### Records from a collection

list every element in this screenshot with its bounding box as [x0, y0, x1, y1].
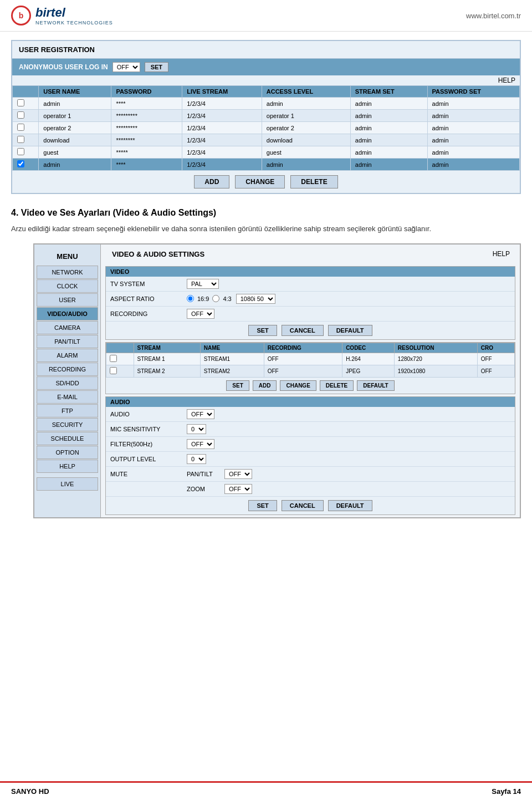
sidebar-item-ftp[interactable]: FTP: [37, 404, 98, 417]
stream-actions: SET ADD CHANGE DELETE DEFAULT: [106, 378, 515, 394]
video-title: VIDEO: [106, 267, 515, 277]
stream-row-codec: JPEG: [342, 365, 395, 377]
aspect-16-9-radio[interactable]: [187, 295, 194, 302]
row-check[interactable]: [13, 146, 39, 159]
row-passset: admin: [427, 110, 519, 122]
audio-set-button[interactable]: SET: [248, 500, 277, 511]
row-check[interactable]: [13, 122, 39, 134]
stream-set-button[interactable]: SET: [226, 380, 249, 391]
col-livestream: LIVE STREAM: [182, 86, 262, 98]
main-content: VIDEO & AUDIO SETTINGS HELP VIDEO TV SYS…: [101, 244, 520, 517]
mute-zoom-select[interactable]: OFF ON: [224, 484, 252, 494]
col-passset: PASSWORD SET: [427, 86, 519, 98]
sidebar-menu: MENU NETWORKCLOCKUSERVIDEO/AUDIOCAMERAPA…: [34, 244, 101, 517]
stream-default-button[interactable]: DEFAULT: [357, 380, 394, 391]
sidebar-item-e-mail[interactable]: E-MAIL: [37, 390, 98, 404]
content-header: VIDEO & AUDIO SETTINGS HELP: [101, 244, 520, 264]
sidebar-item-alarm[interactable]: ALARM: [37, 349, 98, 362]
stream-table-row[interactable]: STREAM 1 STREAM1 OFF H.264 1280x720 OFF: [106, 353, 515, 365]
sidebar-item-sd-hdd[interactable]: SD/HDD: [37, 376, 98, 390]
recording-select[interactable]: OFF ON: [187, 309, 214, 319]
brand-subtitle: NETWORK TECHNOLOGIES: [35, 20, 113, 26]
row-passset: admin: [427, 122, 519, 134]
row-check[interactable]: [13, 98, 39, 110]
sidebar-item-schedule[interactable]: SCHEDULE: [37, 432, 98, 445]
sidebar-item-user[interactable]: USER: [37, 293, 98, 307]
stream-row-resolution: 1280x720: [394, 353, 477, 365]
body-text-section: 4. Video ve Ses Ayarları (Video & Audio …: [11, 208, 521, 235]
mic-sensitivity-select[interactable]: 0 1 2 3: [187, 424, 206, 434]
user-reg-help[interactable]: HELP: [12, 75, 520, 85]
row-streamset: admin: [350, 159, 427, 171]
video-set-button[interactable]: SET: [248, 325, 277, 336]
user-table-row[interactable]: guest ***** 1/2/3/4 guest admin admin: [13, 146, 520, 159]
user-table-row[interactable]: operator 1 ********* 1/2/3/4 operator 1 …: [13, 110, 520, 122]
row-access: admin: [262, 159, 350, 171]
video-cancel-button[interactable]: CANCEL: [282, 325, 324, 336]
video-default-button[interactable]: DEFAULT: [328, 325, 372, 336]
user-table-row[interactable]: admin **** 1/2/3/4 admin admin admin: [13, 159, 520, 171]
row-check[interactable]: [13, 110, 39, 122]
logo-text: birtel NETWORK TECHNOLOGIES: [35, 6, 113, 26]
footer-left: SANYO HD: [11, 787, 49, 796]
row-check[interactable]: [13, 159, 39, 171]
row-access: admin: [262, 98, 350, 110]
stream-add-button[interactable]: ADD: [253, 380, 277, 391]
user-table-row[interactable]: download ******** 1/2/3/4 download admin…: [13, 134, 520, 146]
stream-col-name: NAME: [200, 343, 264, 353]
sidebar-item-security[interactable]: SECURITY: [37, 418, 98, 431]
sidebar-item-help[interactable]: HELP: [37, 460, 98, 473]
sidebar-item-live[interactable]: LIVE: [37, 477, 98, 491]
stream-row-recording: OFF: [264, 365, 342, 377]
user-table-row[interactable]: admin **** 1/2/3/4 admin admin admin: [13, 98, 520, 110]
stream-change-button[interactable]: CHANGE: [280, 380, 316, 391]
mute-pantilt-select[interactable]: OFF ON: [224, 469, 252, 479]
row-streamset: admin: [350, 146, 427, 159]
row-password: ****: [111, 159, 182, 171]
row-stream: 1/2/3/4: [182, 134, 262, 146]
tv-system-select[interactable]: PAL NTSC: [187, 279, 219, 289]
aspect-4-3-radio[interactable]: [212, 295, 219, 302]
stream-row-recording: OFF: [264, 353, 342, 365]
stream-row-check[interactable]: [106, 353, 134, 365]
recording-label: RECORDING: [110, 310, 182, 317]
audio-default-button[interactable]: DEFAULT: [328, 500, 372, 511]
user-registration-box: USER REGISTRATION ANONYMOUS USER LOG IN …: [11, 40, 521, 194]
user-table-row[interactable]: operator 2 ********* 1/2/3/4 operator 2 …: [13, 122, 520, 134]
stream-delete-button[interactable]: DELETE: [320, 380, 354, 391]
mic-sensitivity-row: MIC SENSITIVITY 0 1 2 3: [106, 422, 515, 437]
mute-pantilt-label: PAN/TILT: [187, 471, 220, 477]
add-user-button[interactable]: ADD: [194, 175, 229, 188]
stream-row-check[interactable]: [106, 365, 134, 377]
sidebar-item-camera[interactable]: CAMERA: [37, 321, 98, 334]
stream-table-row[interactable]: STREAM 2 STREAM2 OFF JPEG 1920x1080 OFF: [106, 365, 515, 377]
sidebar-item-option[interactable]: OPTION: [37, 446, 98, 459]
anon-select[interactable]: OFF ON: [112, 62, 140, 72]
sidebar-item-pan-tilt[interactable]: PAN/TILT: [37, 335, 98, 348]
resolution-select[interactable]: 1080i 50 1080i 60 720p 50 720p 60: [236, 294, 275, 304]
sidebar-item-clock[interactable]: CLOCK: [37, 279, 98, 293]
stream-col-recording: RECORDING: [264, 343, 342, 353]
change-user-button[interactable]: CHANGE: [235, 175, 285, 188]
output-level-select[interactable]: 0 1 2: [187, 454, 206, 464]
sidebar-item-recording[interactable]: RECORDING: [37, 363, 98, 376]
filter-select[interactable]: OFF ON: [187, 439, 214, 449]
row-access: operator 2: [262, 122, 350, 134]
row-check[interactable]: [13, 134, 39, 146]
row-passset: admin: [427, 98, 519, 110]
website-url: www.birtel.com.tr: [466, 12, 521, 20]
delete-user-button[interactable]: DELETE: [290, 175, 337, 188]
row-password: *********: [111, 122, 182, 134]
audio-actions: SET CANCEL DEFAULT: [106, 497, 515, 514]
row-password: ********: [111, 134, 182, 146]
row-username: admin: [39, 159, 111, 171]
stream-table: STREAM NAME RECORDING CODEC RESOLUTION C…: [106, 343, 515, 378]
audio-cancel-button[interactable]: CANCEL: [282, 500, 324, 511]
stream-row-cro: OFF: [477, 365, 514, 377]
panel-help[interactable]: HELP: [488, 249, 514, 259]
anon-set-button[interactable]: SET: [145, 62, 168, 72]
audio-select[interactable]: OFF ON: [187, 409, 214, 419]
sidebar-item-network[interactable]: NETWORK: [37, 266, 98, 279]
sidebar-item-video-audio[interactable]: VIDEO/AUDIO: [37, 307, 98, 320]
stream-col-stream: STREAM: [134, 343, 200, 353]
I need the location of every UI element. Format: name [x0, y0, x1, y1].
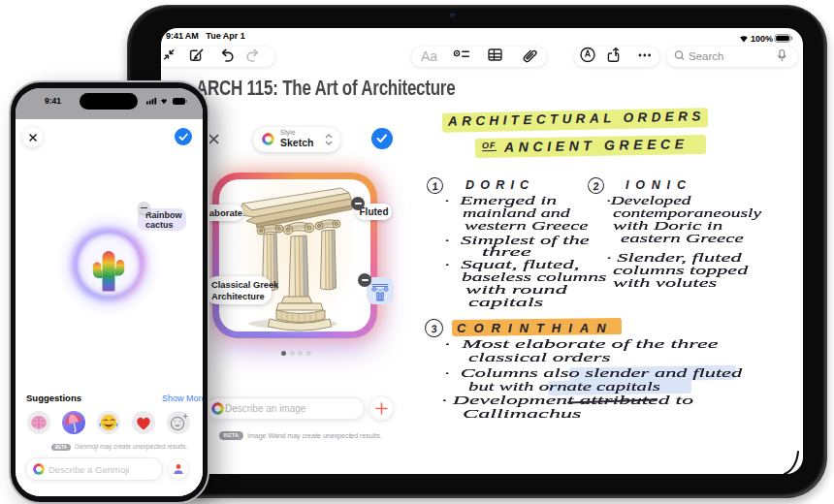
svg-text:Search: Search [689, 50, 723, 62]
svg-text:100%: 100% [751, 34, 773, 44]
svg-text:Aa: Aa [421, 48, 437, 64]
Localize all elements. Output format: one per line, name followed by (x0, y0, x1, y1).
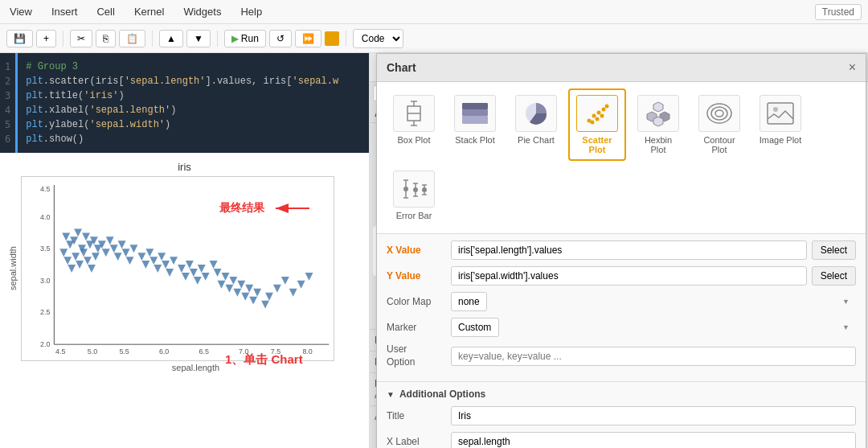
svg-marker-68 (289, 289, 297, 297)
svg-marker-69 (297, 281, 305, 289)
svg-marker-31 (114, 253, 122, 261)
menu-kernel[interactable]: Kernel (131, 6, 168, 18)
y-value-label: Y Value (387, 270, 451, 282)
svg-rect-97 (462, 103, 488, 109)
code-line-2: plt.scatter(iris['sepal.length'].values,… (26, 74, 361, 88)
svg-marker-64 (261, 301, 269, 309)
line-numbers: 1 2 3 4 5 6 (0, 53, 18, 153)
svg-marker-28 (106, 236, 114, 245)
svg-point-113 (715, 110, 723, 117)
svg-marker-65 (265, 293, 273, 301)
code-content[interactable]: # Group 3 plt.scatter(iris['sepal.length… (18, 53, 369, 153)
svg-text:4.5: 4.5 (40, 185, 50, 193)
trusted-badge: Trusted (815, 4, 862, 20)
fast-forward-button[interactable]: ⏩ (295, 30, 321, 47)
line-num-3: 3 (5, 88, 10, 103)
cut-button[interactable]: ✂ (70, 30, 92, 47)
x-value-select-button[interactable]: Select (812, 240, 856, 260)
result-annotation: 最终结果 (219, 201, 317, 216)
svg-marker-40 (154, 265, 162, 273)
toolbar-separator-2 (152, 31, 153, 47)
chart-type-image-plot[interactable]: Image Plot (751, 88, 809, 161)
error-bar-icon (393, 171, 435, 208)
chart-type-stack-plot[interactable]: Stack Plot (446, 88, 504, 161)
paste-button[interactable]: 📋 (119, 30, 145, 47)
menu-view[interactable]: View (6, 6, 35, 18)
result-text: 最终结果 (219, 201, 264, 216)
image-plot-label: Image Plot (760, 135, 802, 145)
stack-plot-label: Stack Plot (455, 135, 495, 145)
additional-options-label: Additional Options (399, 388, 485, 400)
marker-label: Marker (387, 322, 451, 333)
error-bar-label: Error Bar (396, 211, 432, 220)
y-value-select-button[interactable]: Select (812, 266, 856, 286)
user-option-input[interactable] (451, 347, 856, 366)
dialog-title: Chart (387, 61, 416, 74)
y-axis-label: sepal.width (8, 246, 18, 290)
cell-type-select[interactable]: Code (353, 29, 403, 48)
chart-type-pie-chart[interactable]: Pie Chart (507, 88, 565, 161)
svg-marker-35 (130, 245, 138, 253)
line-num-6: 6 (5, 132, 10, 146)
menu-insert[interactable]: Insert (48, 6, 81, 18)
stop-button[interactable] (325, 31, 339, 46)
svg-point-104 (602, 108, 606, 112)
chart-type-scatter-plot[interactable]: Scatter Plot (568, 88, 626, 161)
svg-text:8.0: 8.0 (302, 347, 312, 356)
svg-marker-49 (194, 277, 202, 285)
menu-help[interactable]: Help (237, 6, 265, 18)
move-up-button[interactable]: ▲ (159, 30, 183, 47)
dialog-close-button[interactable]: × (849, 60, 856, 75)
move-down-button[interactable]: ▼ (186, 30, 211, 47)
menu-cell[interactable]: Cell (93, 6, 117, 18)
code-line-5: plt.ylabel('sepal.width') (26, 117, 361, 132)
add-cell-button[interactable]: + (36, 30, 56, 47)
form-section: X Value Select Y Value Select Color Map … (377, 234, 866, 381)
svg-marker-34 (126, 257, 134, 265)
line-num-1: 1 (5, 60, 10, 74)
color-map-select[interactable]: none (451, 292, 487, 311)
additional-toggle[interactable]: ▼ Additional Options (387, 388, 856, 400)
scatter-plot-icon (576, 95, 618, 132)
chart-type-contour-plot[interactable]: Contour Plot (690, 88, 748, 161)
y-value-input[interactable] (451, 266, 807, 286)
chart-type-box-plot[interactable]: Box Plot (385, 88, 443, 161)
svg-point-105 (600, 114, 604, 118)
hexbin-plot-label: Hexbin Plot (636, 135, 681, 154)
x-label-input[interactable] (451, 432, 856, 448)
svg-marker-39 (149, 257, 158, 265)
box-plot-label: Box Plot (398, 135, 431, 145)
svg-marker-76 (84, 257, 92, 265)
copy-button[interactable]: ⎘ (96, 30, 116, 47)
plot-area: iris sepal.width 2.0 2.5 3.0 (0, 153, 369, 380)
marker-select[interactable]: Custom (451, 318, 499, 337)
user-option-label: UserOption (387, 343, 451, 368)
svg-marker-72 (68, 265, 76, 273)
arrow-svg (269, 201, 317, 216)
svg-marker-46 (182, 273, 190, 281)
svg-point-123 (413, 187, 418, 192)
svg-marker-42 (162, 261, 170, 269)
toolbar-separator-4 (346, 31, 346, 47)
step1-label: 1、单击 Chart (225, 352, 303, 368)
chart-type-hexbin-plot[interactable]: Hexbin Plot (629, 88, 687, 161)
x-value-input[interactable] (451, 240, 807, 260)
svg-marker-107 (653, 102, 663, 112)
color-map-label: Color Map (387, 296, 451, 307)
scatter-plot: 2.0 2.5 3.0 3.5 4.0 4.5 4.5 5.0 5.5 6.0 … (21, 176, 334, 361)
save-button[interactable]: 💾 (6, 30, 33, 47)
svg-marker-62 (249, 297, 257, 305)
toggle-arrow-icon: ▼ (387, 390, 395, 399)
restart-button[interactable]: ↺ (269, 30, 292, 47)
title-input[interactable] (451, 406, 856, 425)
run-button[interactable]: ▶ Run (224, 30, 266, 47)
svg-text:4.5: 4.5 (55, 347, 65, 356)
menu-widgets[interactable]: Widgets (180, 6, 224, 18)
svg-marker-45 (178, 265, 186, 273)
svg-marker-77 (88, 265, 96, 273)
scatter-plot-label: Scatter Plot (575, 135, 620, 154)
chart-type-error-bar[interactable]: Error Bar (385, 164, 443, 227)
svg-text:5.0: 5.0 (88, 347, 97, 356)
code-line-3: plt.title('iris') (26, 88, 361, 103)
svg-rect-114 (768, 103, 793, 124)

### What the exercise asks
Pull out all lines containing the word "toolbar" from the entries above.

### Response area
toolbar-separator-2 (152, 31, 153, 47)
toolbar-separator-4 (346, 31, 346, 47)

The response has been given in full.